Charlotte did not find an opportunity to raise the name of the Waybournes until after soup had been served and eaten, the plates removed, and the fish set on the table.

“Waybourne?” Grandmama balanced an enormous portion on her fork, her eyes like black prunes. “Waybourne?” The fish overbalanced and fell on her plate into a pile of sauce. She scooped it up again and put it into her mouth, her cheeks bulging.

“I don’t think so.” Caroline shook her head. “Who was Lady Waybourne before she was married, do you know?”

Charlotte had to admit that she had no idea.

Grandmama swallowed with a gulp and coughed violently.

“That’s the trouble with the world these days!” she snapped when she caught her breath. “Nobody knows who anyone is anymore! Society has gone to the dogs!” She took another huge mouthful of fish and glared at each of them in turn.

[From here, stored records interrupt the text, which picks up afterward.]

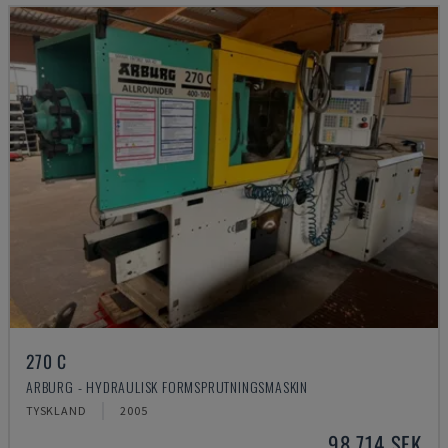
270 C
ARBURG - HYDRAULISK FORMSPRUTNINGSMASKIN
TYSKLAND
2005
98 714 SEK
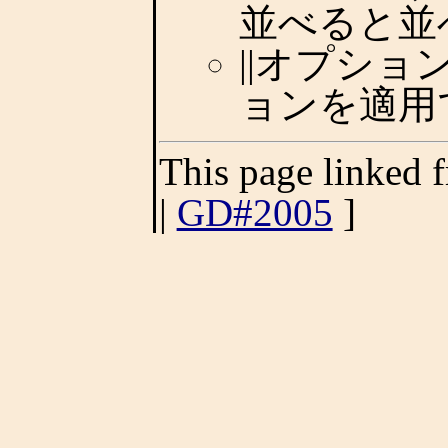
並べると並
||オプショ
ョンを適用
This page linked 
|
GD#2005
]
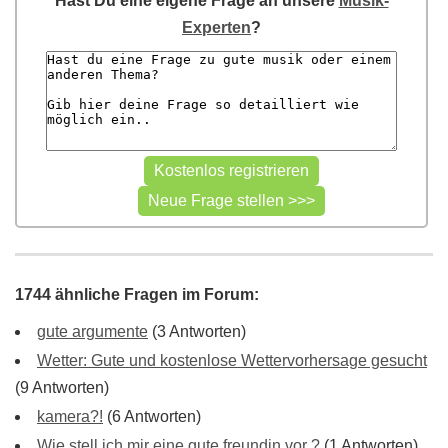
Hast Du eine eigene Frage an unsere
Musik-
Experten
?
1744 ähnliche Fragen im Forum:
gute argumente
(3 Antworten)
Wetter: Gute und kostenlose Wettervorhersage gesucht
(9 Antworten)
kamera?!
(6 Antworten)
Wie stell ich mir eine gute freundin vor ?
(1 Antworten)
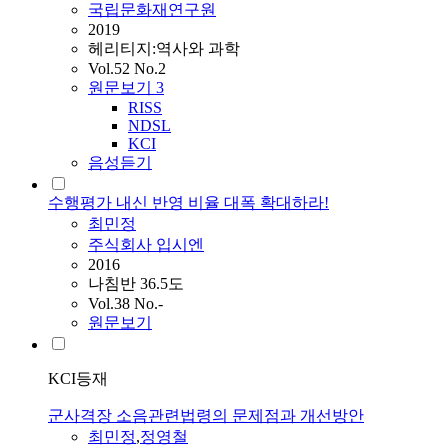
국립문화재연구원
2019
헤리티지:역사와 과학
Vol.52 No.2
원문보기
3
RISS
NDSL
KCI
음성듣기
수행평가 내신 반영 비율 대폭 확대하라!
최민정
주식회사 입시엔
2016
나침반 36.5도
Vol.38 No.-
원문보기
KCI등재
군사격장 소음관련법령의 문제점과 개선방안
최민정
,
정영철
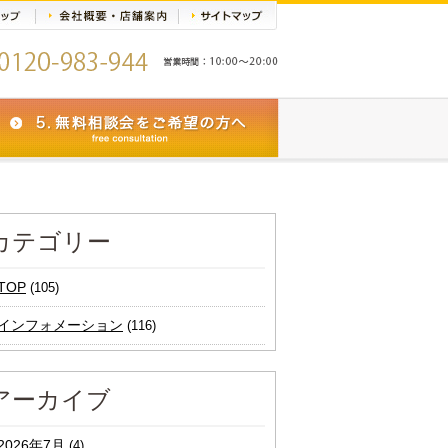
カテゴリー
TOP
(105)
インフォメーション
(116)
アーカイブ
2026年7月
(4)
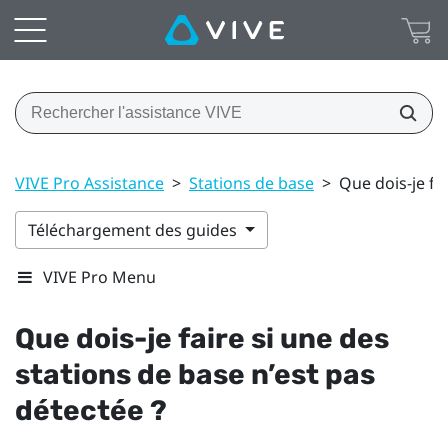
VIVE Pro Assistance
>
Stations de base
>
Que dois-je fa
Téléchargement des guides
VIVE Pro Menu
Que dois-je faire si une des
stations de base n’est pas
détectée ?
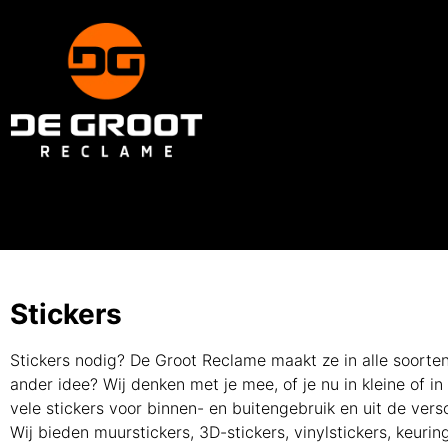
Stickers
Stickers nodig? De Groot Reclame maakt ze in alle soorten 
ander idee? Wij denken met je mee, of je nu in kleine of i
vele stickers voor binnen- en buitengebruik en uit de vers
Wij bieden muurstickers, 3D-stickers, vinylstickers, keuri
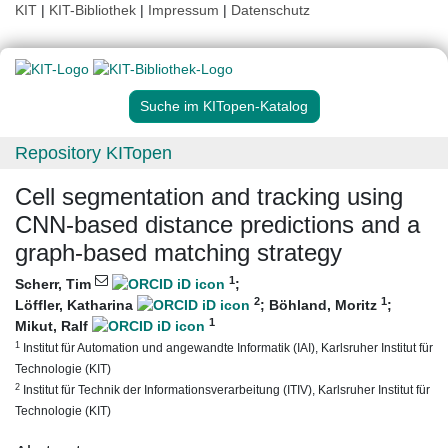
KIT
|
KIT-Bibliothek
|
Impressum
|
Datenschutz
Suche im KITopen-Katalog
Repository KITopen
Cell segmentation and tracking using
CNN-based distance predictions and a
graph-based matching strategy
1
Scherr, Tim
;
2
1
Löffler, Katharina
;
Böhland, Moritz
;
1
Mikut, Ralf
1
Institut für Automation und angewandte Informatik (IAI), Karlsruher Institut für
Technologie (KIT)
2
Institut für Technik der Informationsverarbeitung (ITIV), Karlsruher Institut für
Technologie (KIT)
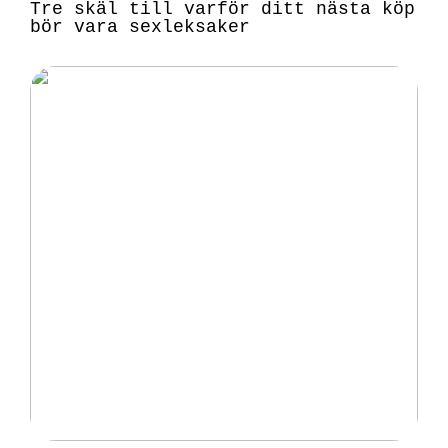
Tre skäl till varför ditt nästa köp
bör vara sexleksaker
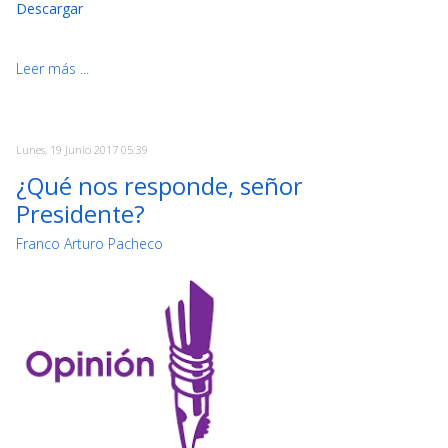
Descargar
Leer más ...
Lunes, 19 Junio 2017 05:39
¿Qué nos responde, señor
Presidente?
Franco Arturo Pacheco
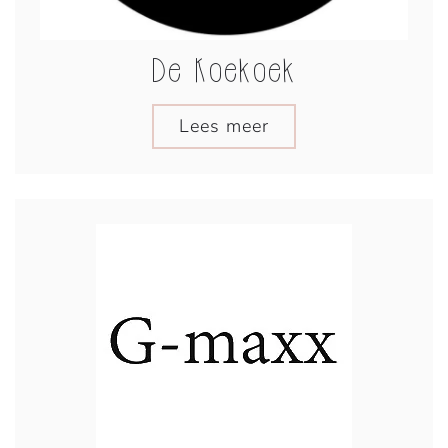
De Koekoek
Lees meer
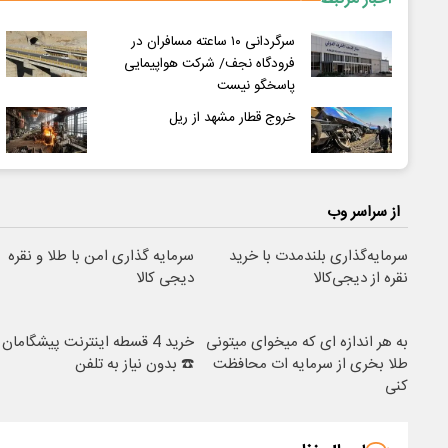
سرگردانی ۱۰ ساعته مسافران در
فرودگاه نجف/ شرکت هواپیمایی
پاسخگو نیست
خروج قطار مشهد از ریل
از سراسر وب
سرمایه‌گذاری بلندمدت با خرید
سرمایه گذاری امن با طلا و نقره
نقره از دیجی‌کالا
دیجی کالا
به هر اندازه ای که میخوای میتونی
خرید 4 قسطه اینترنت پیشگامان
طلا بخری از سرمایه ات محافظت
☎️ بدون نیاز به تلفن
کنی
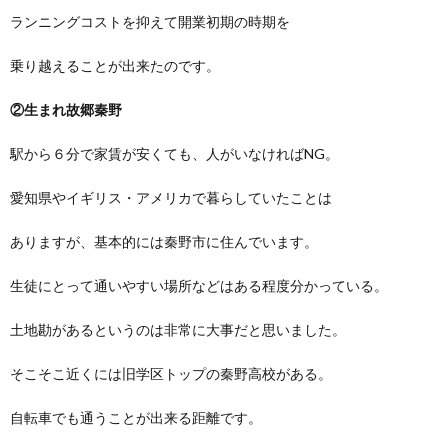
ランニングコストを抑えて開業初期の時期を
乗り越えることが出来たのです。
②生まれ故郷秦野
駅から６分で家賃が安くても、人がいなければNG。
愛知県やイギリス・アメリカで暮らしていたことは
ありますが、基本的には秦野市に住んでいます。
生徒にとって通いやすい場所などはある程度分かっている。
土地勘があるというのは非常に大事だと思いました。
そこそこ近くには旧学区トップの秦野高校がある。
自転車でも通うことが出来る距離です。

“Why do you ask?” Caroline inquired innocently. “Are you considering whether to pursue an acquaintance?”

Dominic appeared lost in his own thoughts.

“Are they people you have met?” Caroline continued.

Grandmama swallowed. “Hardly!” she said with considerable acid. “If they are people we might be acquainted with, then they would not move in Charlotte’s circle. I told her that when she insisted on running off and marrying that extraordinary creature from the Bow Street runners, or whatever they call them these days! I don’t know what you were thinking of, Caroline, to allow such a thing! If one of my daughters had ever entertained such an idea, I’d have locked her in her bedroom until she came out of it!” She spoke as if it were some kind of fit.